In February 2016, at the Company’s request and pursuant to the Assertio Royalty Agreement, Assertio exercised its audit right with respect to Glumetza royalties. The independent auditor engaged to perform the royalty audit completed it in July 2017, and based upon the results of the audit, Assertio, on behalf of the Company, filed a lawsuit on September 7, 2017, against Valeant and one of its subsidiaries, claiming damages for unpaid royalties, fees and interest. Valeant (now Bausch Health), Assertio and the Company entered into a settlement agreement on October 27, 2017 whereby the parties agreed to dismiss the litigation, with prejudice, and Valeant agreed to pay to Assertio $13.0 million. The full amount of the settlement payment was transferred to the Company under the terms of the Assertio Royalty Agreement in November 2017. In October 2018, PDL submitted notice of its intent to exercise its audit right under the Assertio Royalty Agreement with respect to the period beginning January 1, 2016 and ending December 31, 2018. No material adjustments were identified in connection with this audit.

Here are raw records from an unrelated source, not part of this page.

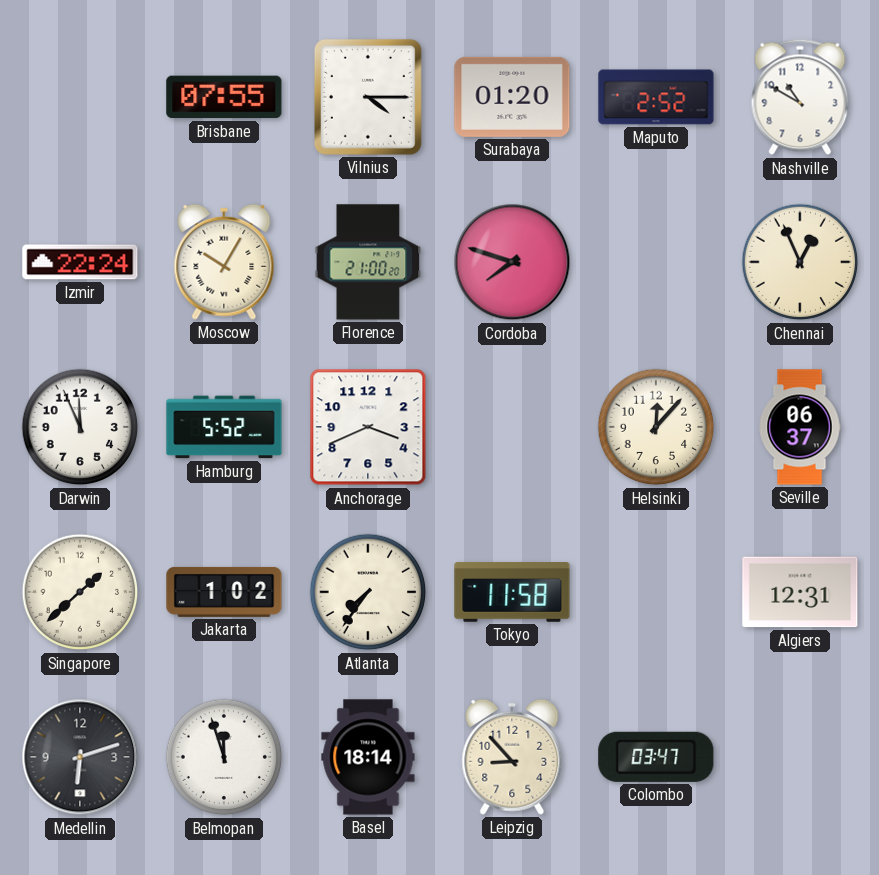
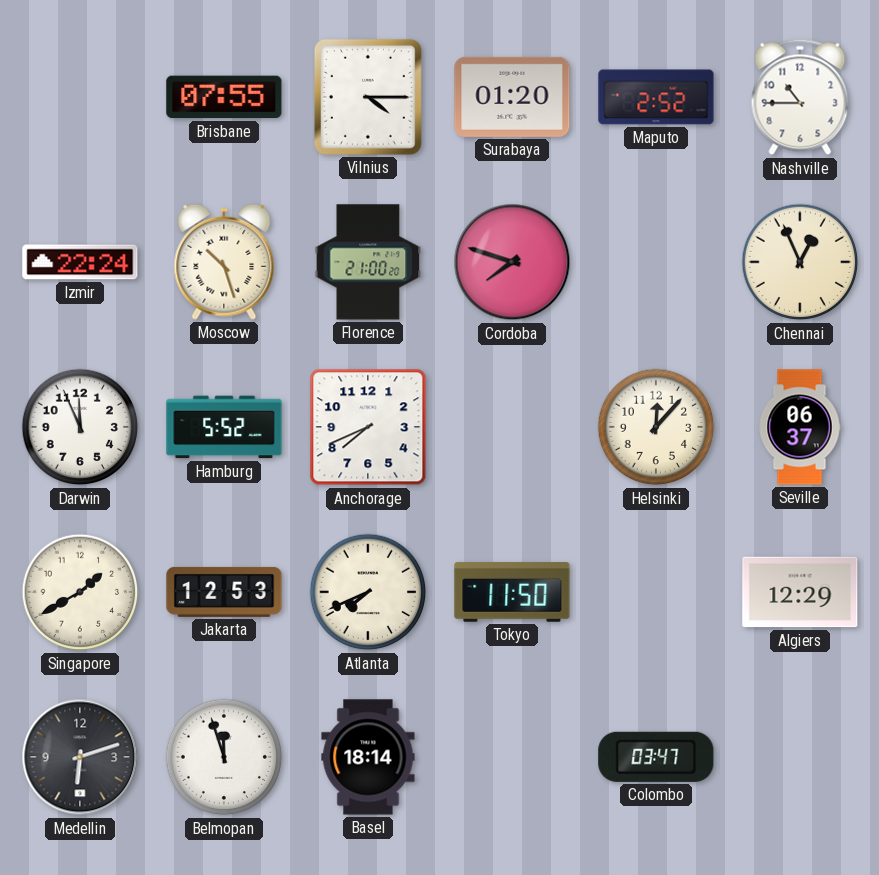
Nashville: 10:50 -> 10:45
Moscow: 10:05 -> 10:27
Anchorage: 3:41 -> 7:41
Singapore: 1:38 -> 1:40
Jakarta: 1:02 -> 12:53
Atlanta: 7:36 -> 7:41
Tokyo: 11:58 -> 11:50
Algiers: 12:31 -> 12:29
Leipzig: 8:53 -> none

As of December 31, 2019, the Company’s discounted cash flow analysis reflects its expectations as to the amount and timing of future cash flows up to the valuation date for the above described royalty streams.

On May 31, 2016, the Company obtained a notification indicating that the FDA approved Jentadueto XR for use in patients with Type 2 diabetes. In June 2016, the Company received a $6.0 million FDA approval milestone pursuant to the terms of the Assertio Royalty Agreement. The product approval was earlier than initially expected. Based on the FDA approval and anticipated timing of the product launch, the Company adjusted the timing of future cash flows and discount rate used in the discounted cash flow model at June 30, 2016. At year-end 2017, management re-evaluated, with assistance of a third-party expert, the cash flow assumptions for Jentadueto XR and revised the discounted cash flow model. As of December 31, 2019, the Company’s discounted cash flow analysis reflects its expectations as to the amount and timing of future cash flows up to the valuation date.

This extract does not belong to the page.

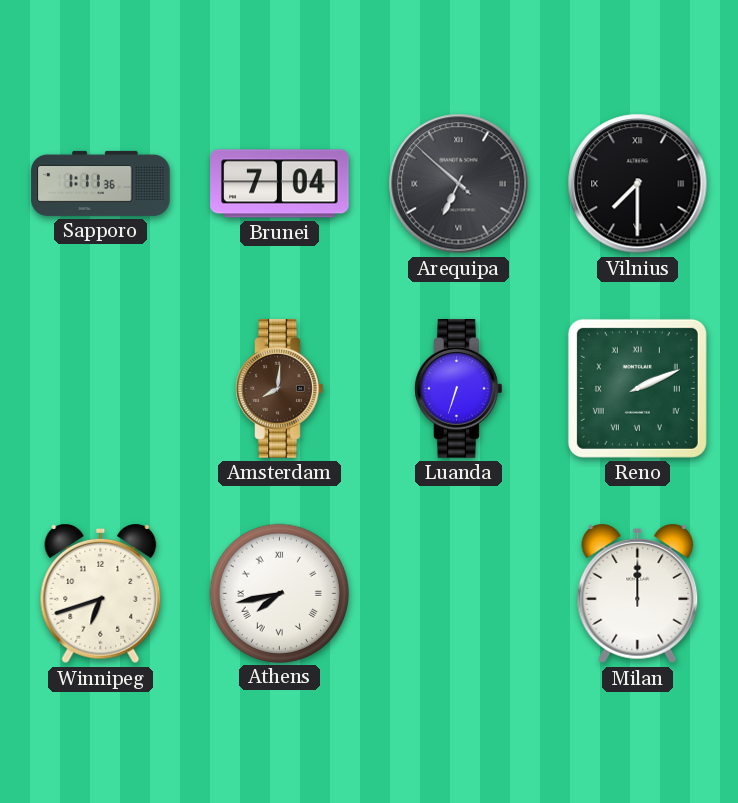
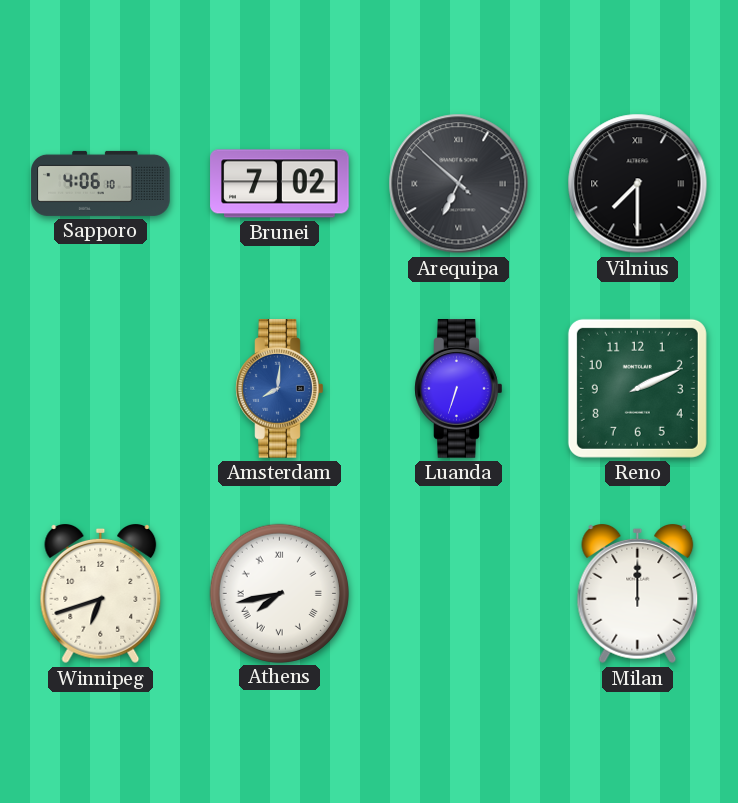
Sapporo: 1:11 -> 4:06
Brunei: 7:04 -> 7:02
Amsterdam dial: brown -> blue
Reno numerals: Roman -> Arabic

On September 21, 2016, the Company obtained a notification indicating that the FDA approved Invokamet XR for use in patients with Type 2 diabetes. The product approval triggered a $5.0 million approval milestone payment to the Company pursuant to the terms of the Assertio Royalty Agreement. Based on the FDA approval and timing of the product launch, the Company adjusted the timing of future cash flows and discount rate used in the discounted cash flow model at December 31, 2017.

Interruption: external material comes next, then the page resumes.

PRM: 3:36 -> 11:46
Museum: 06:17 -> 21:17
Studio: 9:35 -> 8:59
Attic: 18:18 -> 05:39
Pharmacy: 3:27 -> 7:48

On December 13, 2016, the Company obtained a notification indicating that the FDA approved Synjardy XR for use in patients with Type 2 diabetes. The product approval triggered a $6.0 million approval milestone payment to the Company pursuant to the terms of the Assertio Royalty Agreement. Based on the FDA approval and the April 2017 launch of Synjardy XR by Boehringer Ingelheim, the Company adjusted the timing of future cash flows and discount rate used in the discounted cash flow model at December 31, 2017.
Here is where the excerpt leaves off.